Galron R, Kloog Y, Bdolah A, Sokolovsky M
Department of Biochemistry, George S. Wise Faculty of Life Sciences, Tel Aviv University, Israel.
Eur J Pharmacol. 1990 Jan 23;188(1):85-8. doi: 10.1016/0922-4106(90)90251-r.

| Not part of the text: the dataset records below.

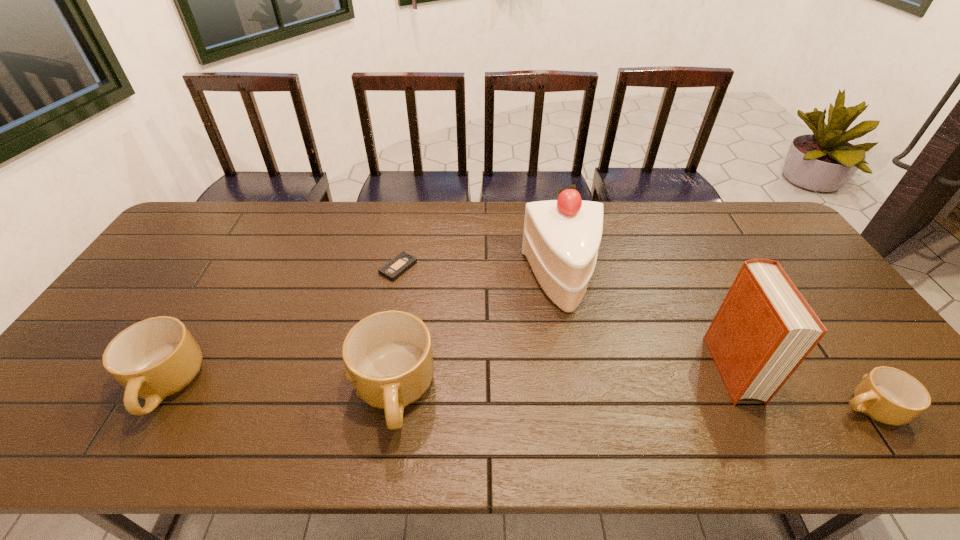 Locate an element on the screen. This screenshot has width=960, height=540. object that is the fourth closest to the second mug from right to left is located at coordinates (764, 329).

Identify which mug is the third nearest to the hardback book. Please provide its 2D coordinates. Your answer should be formatted as a tuple, i.e. [(x, y)], where the tuple contains the x and y coordinates of a point satisfying the conditions above.

[(157, 357)]

Where is `mug that stands as the closest to the shortest object`? The width and height of the screenshot is (960, 540). mug that stands as the closest to the shortest object is located at coordinates (388, 357).

In order to click on vacant region that satisfies the following two spatial constraints: 1. on the side with the handle of the leftmost object; 2. on the side with the handle of the rightmost object in this screenshot , I will do `click(153, 408)`.

Where is `free space that satisfies the following two spatial constraints: 1. on the side with the handle of the second mug from left to right; 2. on the side with the handle of the shortest mug`? free space that satisfies the following two spatial constraints: 1. on the side with the handle of the second mug from left to right; 2. on the side with the handle of the shortest mug is located at coordinates (392, 408).

Locate an element on the screen. Image resolution: width=960 pixels, height=540 pixels. vacant space that satisfies the following two spatial constraints: 1. on the side with the handle of the fifth tallest object; 2. on the side with the handle of the third shortest object is located at coordinates (853, 387). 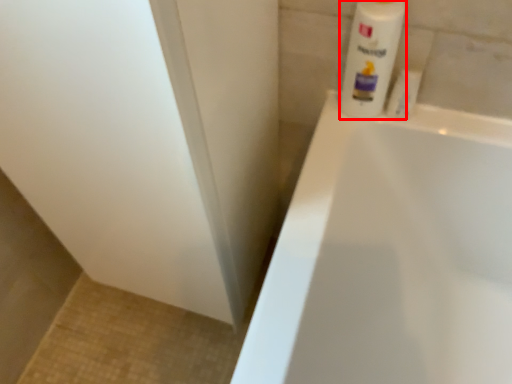 Question: Observing the image, what is the correct spatial positioning of cleaning product (annotated by the red box) in reference to toiletry?

Choices:
 (A) left
 (B) right

Answer: (A) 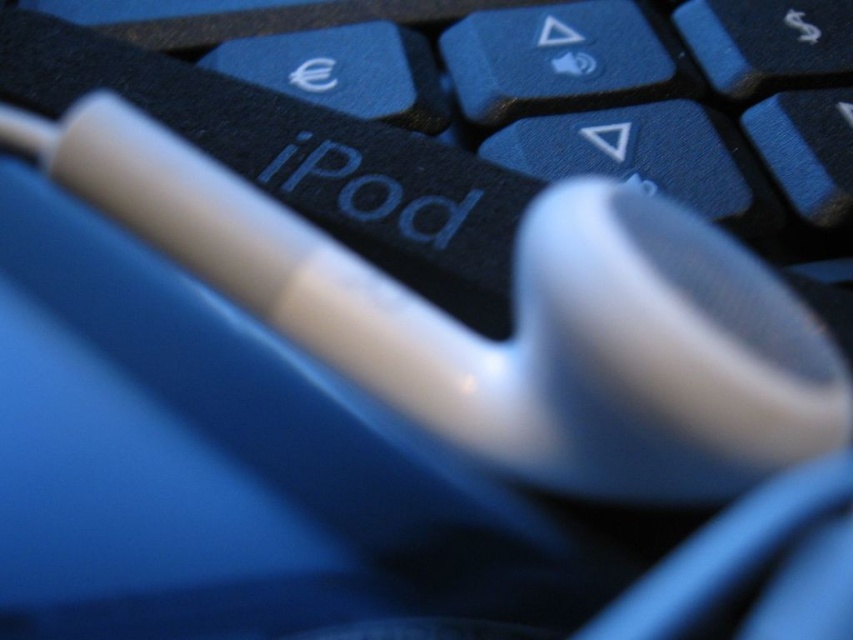 Does white plastic mouse at center have a smaller size compared to black matte keyboard at center?

Yes.

Which is in front, point (572, 308) or point (88, 44)?

Point (572, 308) is more forward.

Find the location of a particular element. white plastic mouse at center is located at coordinates pyautogui.click(x=514, y=320). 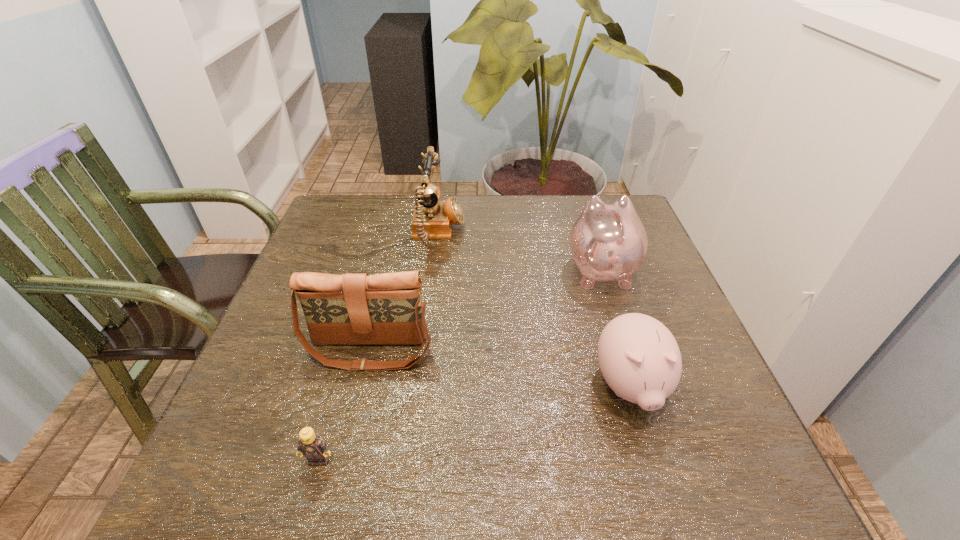 Identify the location of telephone. The width and height of the screenshot is (960, 540). (433, 218).

Find the location of a particular element. The image size is (960, 540). the taller piggy bank is located at coordinates click(x=608, y=241).

At what (x,y) coordinates should I click in order to perform the action: click on shoulder bag. Please return your answer as a coordinate pair (x, y). Looking at the image, I should click on (350, 309).

Where is `the shorter piggy bank`? The image size is (960, 540). the shorter piggy bank is located at coordinates (639, 358).

This screenshot has height=540, width=960. I want to click on the nearer piggy bank, so click(639, 358).

Find the location of a particular element. This screenshot has width=960, height=540. the shortest object is located at coordinates (311, 445).

You are a GUI agent. You are given a task and a screenshot of the screen. Output one action in this format:
    pyautogui.click(x=<x>, y=<y>)
    Task: Click on the nearest object
    
    Given the screenshot: What is the action you would take?
    pyautogui.click(x=311, y=445)

The width and height of the screenshot is (960, 540). In order to click on vacant space situated 0.050m on the dial number of the telephone in this screenshot , I will do `click(482, 233)`.

Locate an element on the screen. vacant region located 0.250m on the front facing side of the taller piggy bank is located at coordinates (578, 197).

Where is `vacant region located on the front facing side of the taller piggy bank`? The height and width of the screenshot is (540, 960). vacant region located on the front facing side of the taller piggy bank is located at coordinates (589, 234). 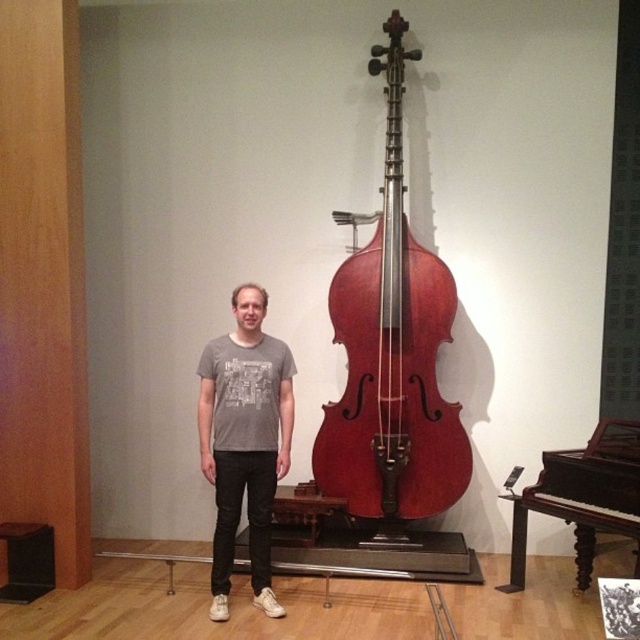 You are standing in the museum gallery and want to sit down. You see the polished dark wood piano at lower right and the black wood stool at lower left. Which object is positioned to the right side of the other?

The polished dark wood piano at lower right is to the right of the black wood stool at lower left. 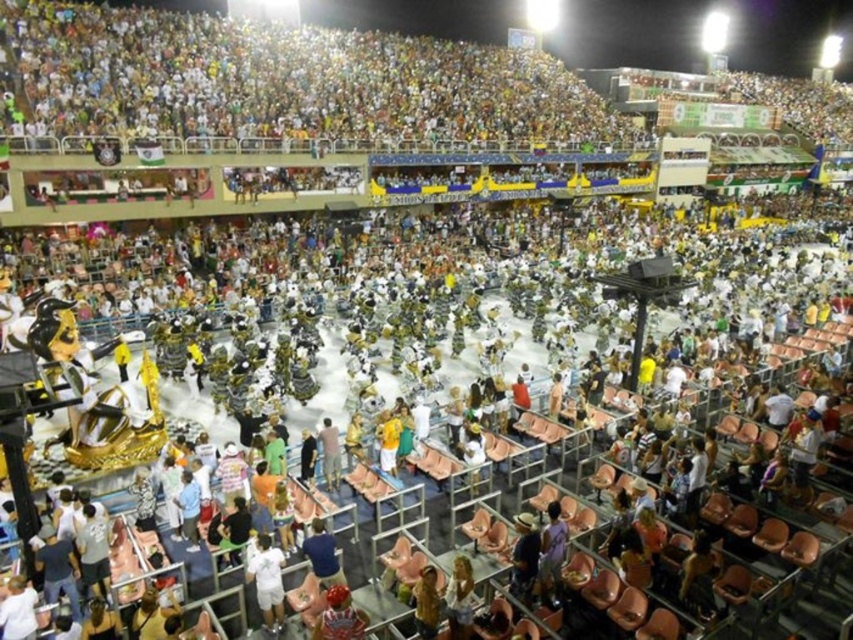 You are a photographer positioned at the edge of the stage. You want to capture a photo that includes both the white matte shirt at lower center and the light brown leather jacket at center. Given that your camera has a maximum focus range of 15 feet, will you be able to capture both subjects in focus without moving your position?

The white matte shirt at lower center is 17.67 feet from the light brown leather jacket at center. Since the distance between them exceeds the camera maximum focus range of 15 feet, you will not be able to capture both subjects in focus without moving your position.

You are standing at the center of the tiered seating area and want to locate the white matte shirt at lower center. According to the coordinates provided, in which direction should you look relative to your position?

The white matte shirt at lower center is located at coordinates point (x=267, y=580), which corresponds to the lower center area of the image. Since you are at the center of the tiered seating, looking towards the lower center direction would place your gaze downward and slightly forward, towards the central stage area where the performers are located.

Based on the photo, you are standing at the back of the tiered seating watching the carnival performance. You want to take a photo of the white matte shirt at lower center from where you are. Considering the distance, is it possible to capture a clear closeup without moving closer?

The white matte shirt at lower center is 15.63 meters away from the viewer. At this distance, capturing a clear closeup photo without moving closer would require a camera with a powerful zoom lens capable of resolving details at such a range. Standard smartphone cameras may struggle with this distance, but professional equipment could achieve it. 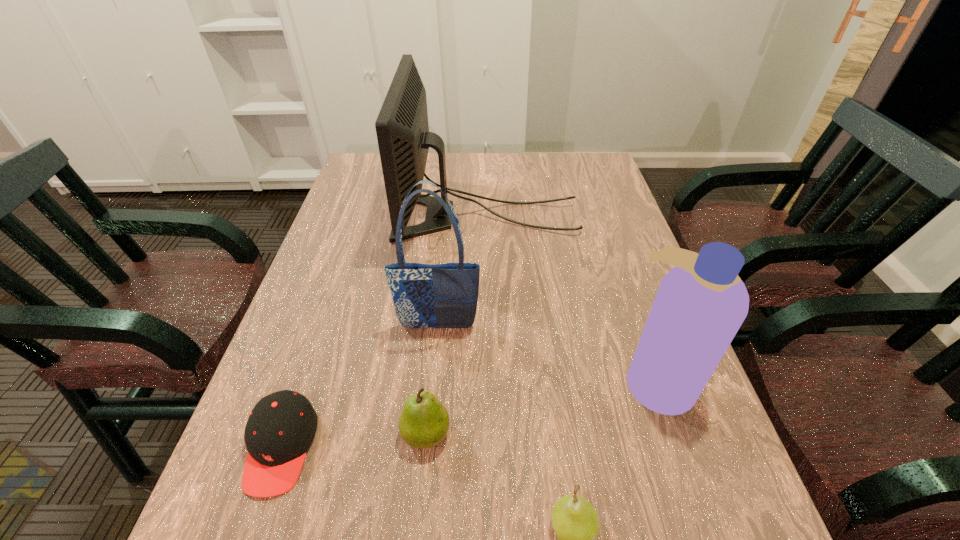 Identify the location of computer monitor. (402, 128).

This screenshot has height=540, width=960. I want to click on shopping bag, so click(445, 295).

Locate an element on the screen. The height and width of the screenshot is (540, 960). shampoo is located at coordinates (701, 303).

Identify the location of the farther pear. (424, 421).

Locate an element on the screen. This screenshot has width=960, height=540. cap is located at coordinates (281, 427).

Identify the location of the leftmost object. This screenshot has height=540, width=960. (281, 427).

The width and height of the screenshot is (960, 540). I want to click on vacant space positioned on the screen side of the farthest object, so click(366, 217).

Find the location of a particular element. The image size is (960, 540). free space located on the screen side of the farthest object is located at coordinates (379, 217).

You are a GUI agent. You are given a task and a screenshot of the screen. Output one action in this format:
    pyautogui.click(x=<x>, y=<y>)
    Task: Click on the free point located on the screen side of the farthest object
    This screenshot has height=540, width=960.
    Given the screenshot: What is the action you would take?
    pyautogui.click(x=339, y=217)

Locate an element on the screen. The image size is (960, 540). free space located 0.370m on the front-facing side of the fifth nearest object is located at coordinates tap(420, 512). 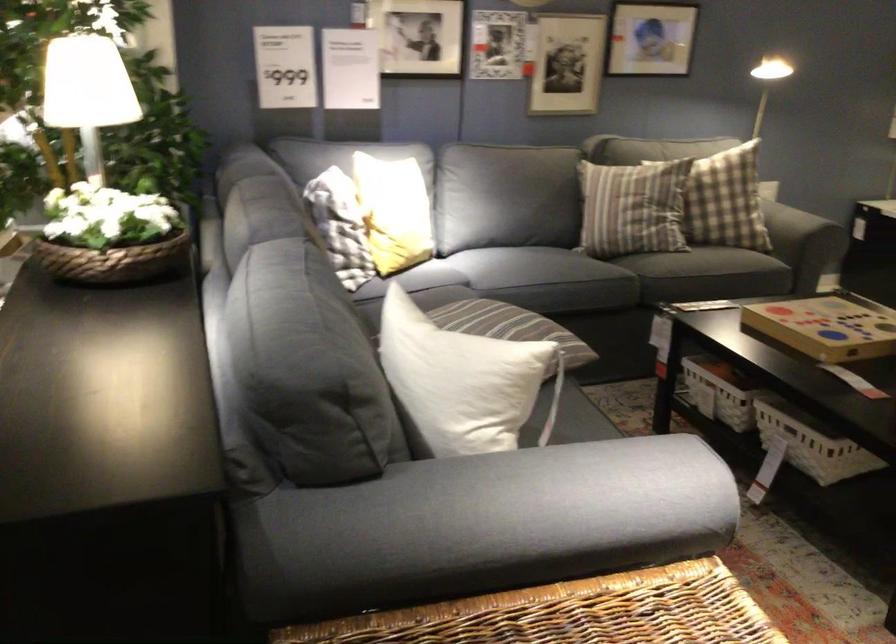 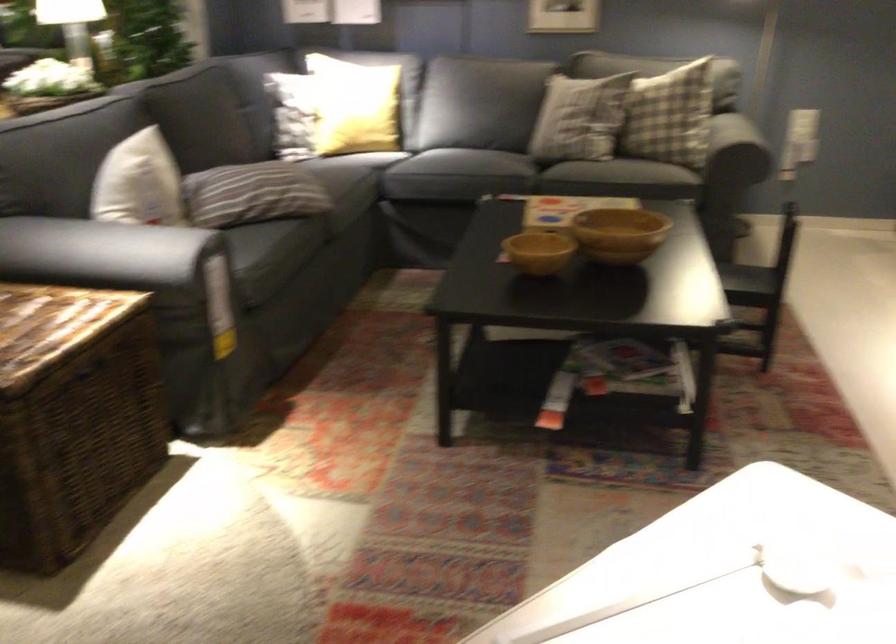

Aging of rat heart myocytes in culture is accompanied by approximately 50% reduction in endothelin (ET)/sarafotoxin (SRTX) receptor-binding capacity as well as in the induction of phosphoinositide (PI) hydrolysis. Treatment of aged cultures under conditions yielding myocytes with a lipid composition similar to that in young cultures restored all the ET/SRTX receptors; at the same time it re-established only the endothelin-induced but not the sarafotoxin-induced PI-hydrolysis response. Thus more than one mechanism may stimulate PI metabolism.
培养的大鼠心肌细胞老化伴随着内皮素(ET)/蛙皮毒素(SRTX)受体结合能力以及磷酸肌醇(PI)水解诱导作用降低约50%。在能使心肌细胞脂质组成与年轻培养物中相似的条件下处理老化培养物,可使所有ET/SRTX受体恢复;同时,它仅重新建立了内皮素诱导的而非蛙皮毒素诱导的PI水解反应。因此,可能有不止一种机制刺激PI代谢。